Last year I got to spend a few moments talking about books and libraries with author, storyteller, humorist, and radio personality, Garrison Keillor. He was visiting our local library to speak at its 125th anniversary and shared a thought that libraries and 'actual' books seemed, sadly, on the way out. That could be true elsewhere, I told him, but not here and not with my family. Our beautiful, up to date and well managed library is a community hub with lots of daily traffic and my children are there at least once a week.
Of course, if you're a book lover you know what it's like to disappear into book, to find yourself transported, even in a public space like a bus, plane or waiting room. But what if it were more? What if we could use books and libraries to help us maneuver this 'Inconsistent Sea' mentioned in last week's installment?
According to a study done at Emory University by neuroscientist Gregory Berns:
"We already knew that good stories can put you in someone else's shoes in a figurative sense. Now we're seeing that something may also be happening biologically."
The effects of being 'transported' into a book can last, according to Berns's study, at least five days after reading. It follows that you can shift your experience and prepare yourself for the day, and possibly several, by reading something empowering, inspiring or up-lifting.

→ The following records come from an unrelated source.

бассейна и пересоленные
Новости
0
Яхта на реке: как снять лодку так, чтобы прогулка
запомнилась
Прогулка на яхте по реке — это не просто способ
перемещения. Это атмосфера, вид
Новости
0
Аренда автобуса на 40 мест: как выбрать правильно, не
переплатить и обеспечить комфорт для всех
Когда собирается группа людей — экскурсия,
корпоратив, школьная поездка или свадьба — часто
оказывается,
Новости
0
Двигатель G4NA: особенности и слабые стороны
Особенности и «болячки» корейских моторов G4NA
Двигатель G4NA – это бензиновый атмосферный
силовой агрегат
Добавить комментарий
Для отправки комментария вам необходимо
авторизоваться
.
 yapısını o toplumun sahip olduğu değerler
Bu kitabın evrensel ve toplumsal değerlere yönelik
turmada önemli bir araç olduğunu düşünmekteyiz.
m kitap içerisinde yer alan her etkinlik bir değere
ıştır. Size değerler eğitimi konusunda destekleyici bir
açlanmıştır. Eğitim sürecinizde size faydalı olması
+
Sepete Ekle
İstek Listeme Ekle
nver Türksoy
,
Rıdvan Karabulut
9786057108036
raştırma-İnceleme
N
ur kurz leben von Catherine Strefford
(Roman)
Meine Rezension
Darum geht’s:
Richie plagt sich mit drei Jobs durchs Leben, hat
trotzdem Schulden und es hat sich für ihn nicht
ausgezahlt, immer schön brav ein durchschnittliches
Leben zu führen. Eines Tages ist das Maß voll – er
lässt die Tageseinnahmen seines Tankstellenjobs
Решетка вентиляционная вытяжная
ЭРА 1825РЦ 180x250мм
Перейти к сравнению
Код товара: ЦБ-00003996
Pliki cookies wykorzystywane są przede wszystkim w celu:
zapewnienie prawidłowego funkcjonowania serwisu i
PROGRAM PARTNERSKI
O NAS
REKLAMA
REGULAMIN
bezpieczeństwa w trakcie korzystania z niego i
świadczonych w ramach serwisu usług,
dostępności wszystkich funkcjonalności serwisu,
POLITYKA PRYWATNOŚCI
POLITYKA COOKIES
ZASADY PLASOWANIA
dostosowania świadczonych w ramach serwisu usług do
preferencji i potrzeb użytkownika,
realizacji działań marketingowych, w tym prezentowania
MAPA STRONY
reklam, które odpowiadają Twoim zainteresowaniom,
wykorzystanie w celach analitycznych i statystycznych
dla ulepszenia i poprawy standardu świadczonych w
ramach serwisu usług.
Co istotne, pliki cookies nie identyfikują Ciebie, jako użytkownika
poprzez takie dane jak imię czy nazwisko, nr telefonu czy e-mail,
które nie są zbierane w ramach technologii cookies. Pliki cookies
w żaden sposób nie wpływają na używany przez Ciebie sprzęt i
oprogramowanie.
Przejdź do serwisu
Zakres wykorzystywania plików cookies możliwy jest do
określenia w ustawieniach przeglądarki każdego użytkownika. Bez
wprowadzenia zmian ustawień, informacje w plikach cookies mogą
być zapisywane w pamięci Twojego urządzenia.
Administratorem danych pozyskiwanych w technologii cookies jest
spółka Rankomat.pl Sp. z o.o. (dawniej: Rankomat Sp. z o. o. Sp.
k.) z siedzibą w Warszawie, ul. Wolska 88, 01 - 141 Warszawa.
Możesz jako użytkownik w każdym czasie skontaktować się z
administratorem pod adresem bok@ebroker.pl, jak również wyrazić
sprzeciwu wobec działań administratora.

Further, if you subscribe to the Maharishi Effect, group meditation "is able to increase coherence and decrease stress in the collective consciousness of a society, thus improving something referred to as "informal social control," which reduces criminal acts". So how about people reading and satisfying intellectual curiosity all under one roof?

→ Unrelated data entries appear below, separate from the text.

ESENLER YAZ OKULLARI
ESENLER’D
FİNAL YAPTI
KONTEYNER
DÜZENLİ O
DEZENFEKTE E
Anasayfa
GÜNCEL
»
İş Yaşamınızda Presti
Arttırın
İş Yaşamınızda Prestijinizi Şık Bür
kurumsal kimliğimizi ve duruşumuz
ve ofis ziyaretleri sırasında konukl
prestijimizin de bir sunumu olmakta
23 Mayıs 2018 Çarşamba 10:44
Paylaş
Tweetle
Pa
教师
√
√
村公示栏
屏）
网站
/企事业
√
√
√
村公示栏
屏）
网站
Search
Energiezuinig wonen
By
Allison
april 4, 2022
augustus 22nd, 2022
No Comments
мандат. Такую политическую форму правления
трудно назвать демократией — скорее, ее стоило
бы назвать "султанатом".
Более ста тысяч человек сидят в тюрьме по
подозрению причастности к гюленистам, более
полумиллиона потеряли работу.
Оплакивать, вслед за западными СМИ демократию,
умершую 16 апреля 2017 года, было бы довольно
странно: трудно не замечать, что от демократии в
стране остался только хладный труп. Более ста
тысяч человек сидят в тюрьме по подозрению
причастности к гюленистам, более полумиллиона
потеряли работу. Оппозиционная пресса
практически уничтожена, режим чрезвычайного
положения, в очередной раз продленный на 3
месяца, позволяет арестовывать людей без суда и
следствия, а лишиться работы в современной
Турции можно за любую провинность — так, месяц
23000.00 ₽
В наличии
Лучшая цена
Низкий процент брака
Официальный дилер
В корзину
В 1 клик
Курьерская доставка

Maybe there's a very practical and real reason to plan cities with houses of worship, cultural centers, meditation rooms and libraries at their centers. This 'centering' could produce happier, healthier communities.

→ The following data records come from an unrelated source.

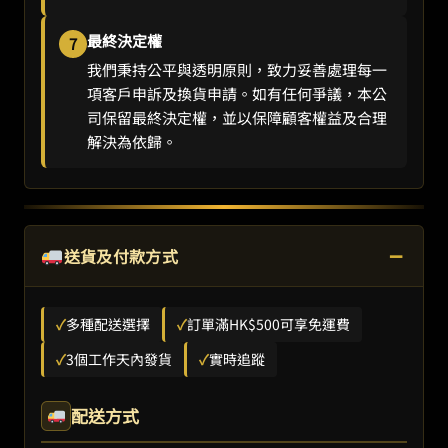
最終決定權
7
我們秉持公平與透明原則，致力妥善處理每一
項客戶申訴及換貨申請。如有任何爭議，本公
司保留最終決定權，並以保障顧客權益及合理
解決為依歸。
−
送貨及付款方式
✓
多種配送選擇
✓
訂單滿HK$500可享免運費
✓
3個工作天內發貨
✓
實時追蹤
配送方式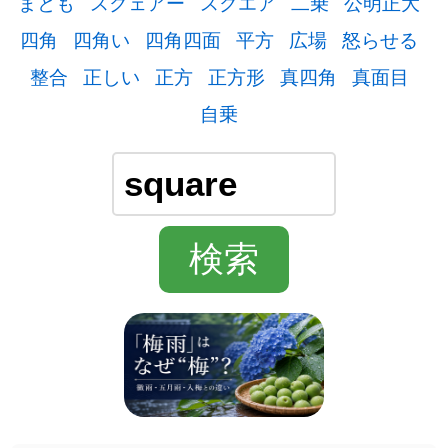
まとも
スクェアー
スクエア
二乗
公明正大
四角
四角い
四角四面
平方
広場
怒らせる
整合
正しい
正方
正方形
真四角
真面目
自乗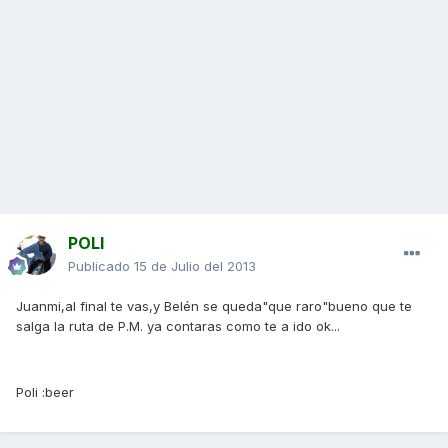
POLI
Publicado
15 de Julio del 2013
Juanmi,al final te vas,y Belén se queda"que raro"bueno que te
salga la ruta de P.M. ya contaras como te a ido ok...
Poli :beer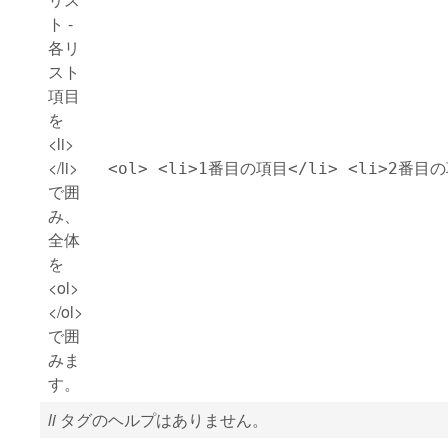
ト -
各リ
スト
項目
を
<li>
</li>
<ol> <li>1番目の項目</li> <li>2番目の
で囲
み、
全体
を
<ol>
</ol>
で囲
みま
す。
li
タグのヘルプはありません。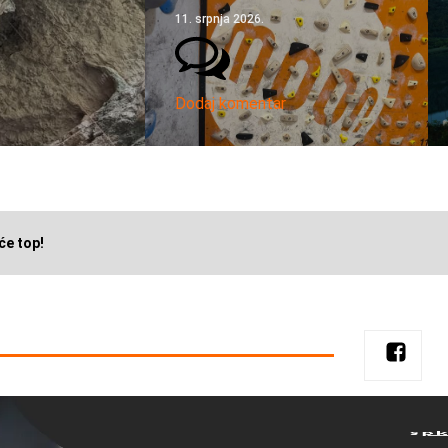
11. srpnja 2026.
Dodaj komentar
će top!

I have found sanctuary in libraries my whole life, and there is sanctuary there now, from the war, from the storms of our families and our own minds. Libraries are like mountains or meadows or creeks: sacred space. So this afternoon, I'll walk to the library. -- Anne Lamott
At least on your own you could plan for your 'trip' across the Inconsistent Sea today or this week by carefully choosing what you read. You could, like I do, plan your day to include at least a half hour of reading every morning. I use the morning to read text books, articles, etc. that inform as well as inspire: books on my field of leadership, coaching and management. This gets me ready to meet my clients and bring them my best efforts.
Or it might help to remind yourself in the middle of a crazy, life-in-your-face week that a trip to the library can change your whole mood and the hushed semi-silence and respectful calm it brings might offer you the change in perspective you need, the recharging of your batteries that you long for.
This week I challenge you, and I almost can't help myself here, to 'check out' your local library. And why not set aside time to read a book and help 'calm the waters' of this Inconsistent Sea?